● Description of the task:
Using the records below, report how many lines hold "Ajrakh", with no extra text.

● The records:
* * * *

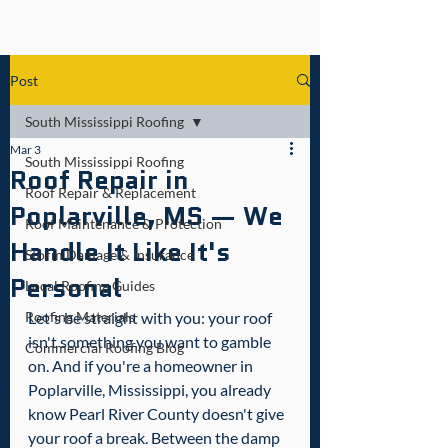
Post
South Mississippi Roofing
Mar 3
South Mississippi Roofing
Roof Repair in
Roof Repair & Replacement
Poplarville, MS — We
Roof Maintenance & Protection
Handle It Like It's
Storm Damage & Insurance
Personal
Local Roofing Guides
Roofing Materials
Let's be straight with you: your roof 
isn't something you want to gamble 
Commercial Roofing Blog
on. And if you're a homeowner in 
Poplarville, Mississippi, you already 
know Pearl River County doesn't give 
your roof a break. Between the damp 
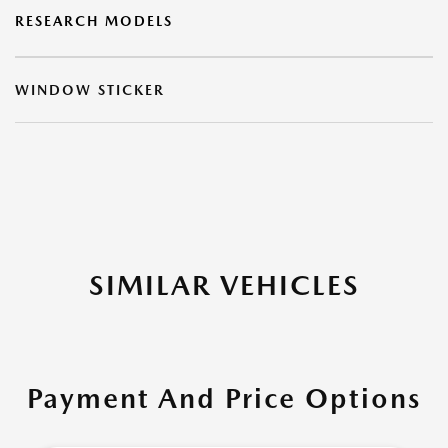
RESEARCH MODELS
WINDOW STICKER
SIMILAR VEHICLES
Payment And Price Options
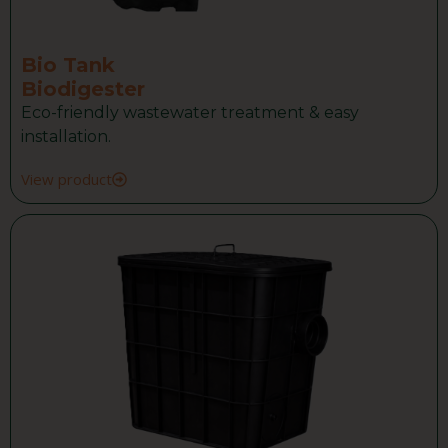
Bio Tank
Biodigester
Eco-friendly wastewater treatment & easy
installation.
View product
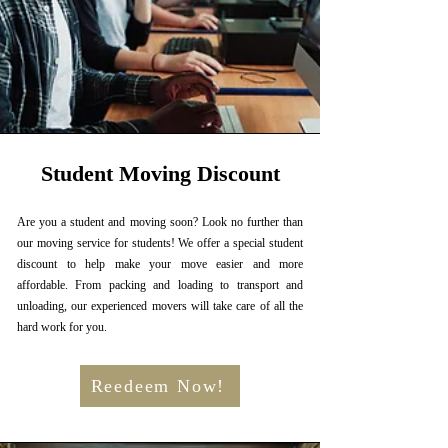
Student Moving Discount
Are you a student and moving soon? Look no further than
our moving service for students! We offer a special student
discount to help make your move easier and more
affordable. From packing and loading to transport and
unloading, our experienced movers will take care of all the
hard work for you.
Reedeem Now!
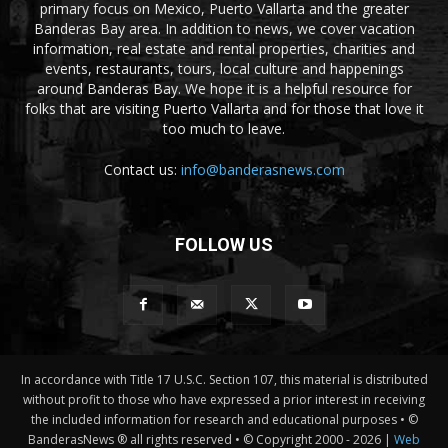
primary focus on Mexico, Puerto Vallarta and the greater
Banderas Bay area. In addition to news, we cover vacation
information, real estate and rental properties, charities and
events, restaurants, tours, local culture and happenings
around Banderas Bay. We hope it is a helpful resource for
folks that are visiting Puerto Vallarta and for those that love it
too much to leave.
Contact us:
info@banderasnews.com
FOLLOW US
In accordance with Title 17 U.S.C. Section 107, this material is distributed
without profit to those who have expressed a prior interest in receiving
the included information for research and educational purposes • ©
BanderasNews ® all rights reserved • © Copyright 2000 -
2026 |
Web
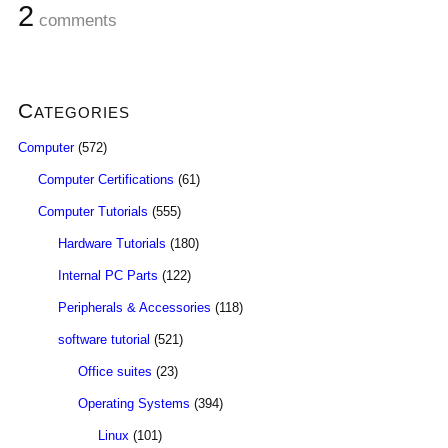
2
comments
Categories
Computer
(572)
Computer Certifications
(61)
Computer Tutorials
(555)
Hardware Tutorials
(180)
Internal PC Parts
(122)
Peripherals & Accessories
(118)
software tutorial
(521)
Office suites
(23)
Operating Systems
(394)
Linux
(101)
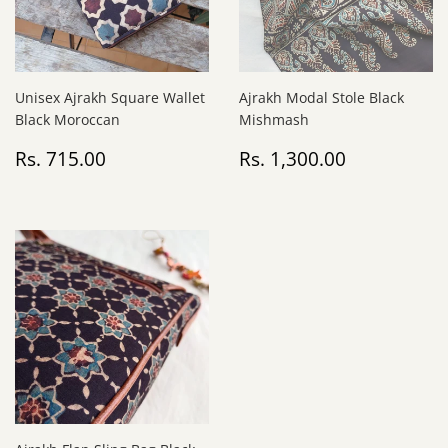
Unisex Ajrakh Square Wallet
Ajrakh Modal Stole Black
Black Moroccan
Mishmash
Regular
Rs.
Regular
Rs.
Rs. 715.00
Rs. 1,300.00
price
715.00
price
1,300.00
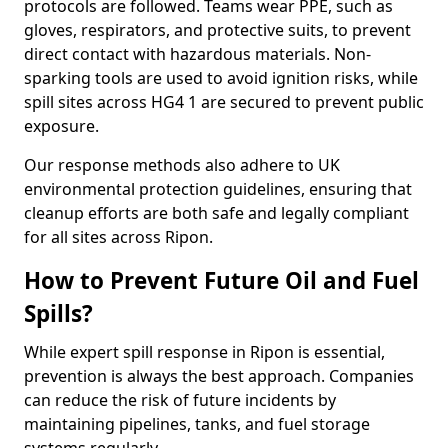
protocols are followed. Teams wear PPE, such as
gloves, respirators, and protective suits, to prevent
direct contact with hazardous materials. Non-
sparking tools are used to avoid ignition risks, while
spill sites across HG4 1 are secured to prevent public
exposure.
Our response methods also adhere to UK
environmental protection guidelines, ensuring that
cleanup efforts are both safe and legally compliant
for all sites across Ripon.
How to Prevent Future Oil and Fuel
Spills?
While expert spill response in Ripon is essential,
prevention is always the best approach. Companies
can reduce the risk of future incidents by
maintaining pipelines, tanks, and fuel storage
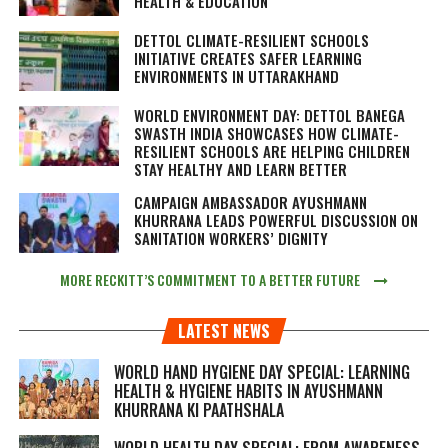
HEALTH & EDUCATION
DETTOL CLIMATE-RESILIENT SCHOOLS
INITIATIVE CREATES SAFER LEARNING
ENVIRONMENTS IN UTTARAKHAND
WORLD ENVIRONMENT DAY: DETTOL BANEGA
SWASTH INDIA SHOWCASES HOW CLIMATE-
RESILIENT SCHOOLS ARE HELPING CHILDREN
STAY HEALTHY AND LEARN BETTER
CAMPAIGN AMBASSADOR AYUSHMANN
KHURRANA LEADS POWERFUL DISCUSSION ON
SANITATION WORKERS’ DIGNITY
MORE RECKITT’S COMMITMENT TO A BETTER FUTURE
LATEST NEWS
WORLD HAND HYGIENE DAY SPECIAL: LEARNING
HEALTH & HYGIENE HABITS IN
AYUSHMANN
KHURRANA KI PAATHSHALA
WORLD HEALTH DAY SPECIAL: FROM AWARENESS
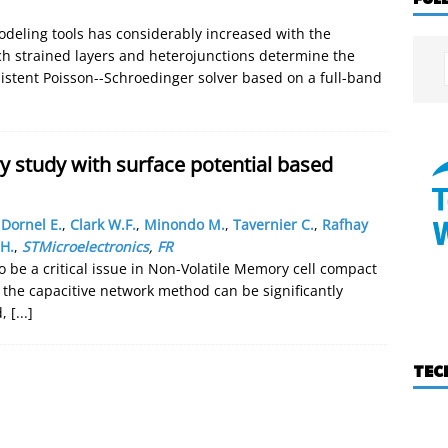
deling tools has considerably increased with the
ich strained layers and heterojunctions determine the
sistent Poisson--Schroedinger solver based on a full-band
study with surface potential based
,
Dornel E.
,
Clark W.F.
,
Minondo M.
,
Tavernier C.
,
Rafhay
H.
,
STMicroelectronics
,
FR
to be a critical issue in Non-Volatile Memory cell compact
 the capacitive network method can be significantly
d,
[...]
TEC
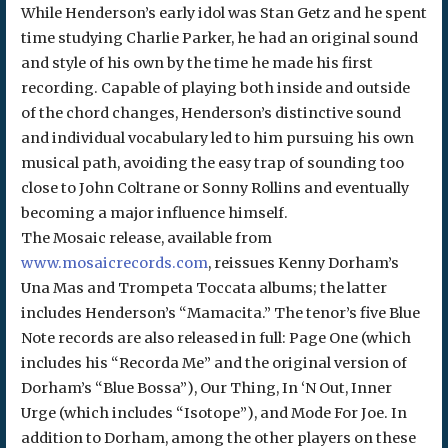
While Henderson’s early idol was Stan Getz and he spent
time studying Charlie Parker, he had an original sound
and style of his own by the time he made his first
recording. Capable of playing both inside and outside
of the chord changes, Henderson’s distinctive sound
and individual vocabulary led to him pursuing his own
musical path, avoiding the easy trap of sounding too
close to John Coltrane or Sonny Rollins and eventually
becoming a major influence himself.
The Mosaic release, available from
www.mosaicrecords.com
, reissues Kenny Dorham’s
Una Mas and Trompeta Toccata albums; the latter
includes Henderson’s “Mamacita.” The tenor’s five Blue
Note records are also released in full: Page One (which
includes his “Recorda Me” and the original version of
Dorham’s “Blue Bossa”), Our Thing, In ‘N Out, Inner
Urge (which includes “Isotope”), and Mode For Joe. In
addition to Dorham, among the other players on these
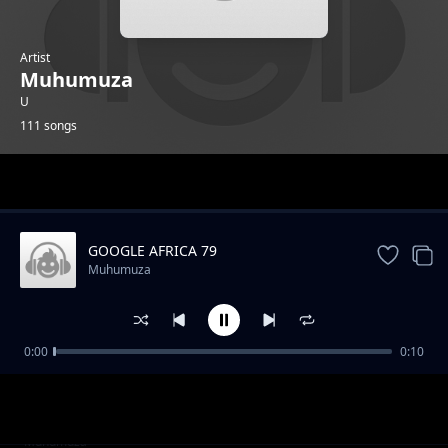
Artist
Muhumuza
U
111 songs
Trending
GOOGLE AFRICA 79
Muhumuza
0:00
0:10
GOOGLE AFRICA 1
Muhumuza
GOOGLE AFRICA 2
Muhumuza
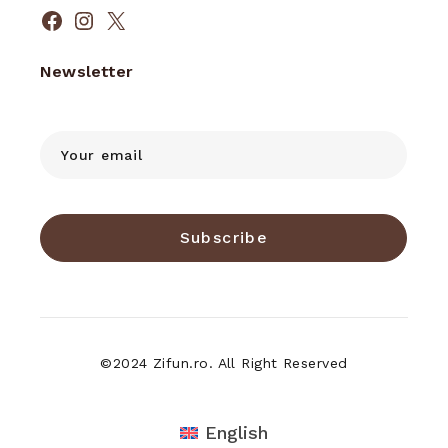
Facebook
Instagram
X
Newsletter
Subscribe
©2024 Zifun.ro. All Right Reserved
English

* * * *

● Output of the exercise:
2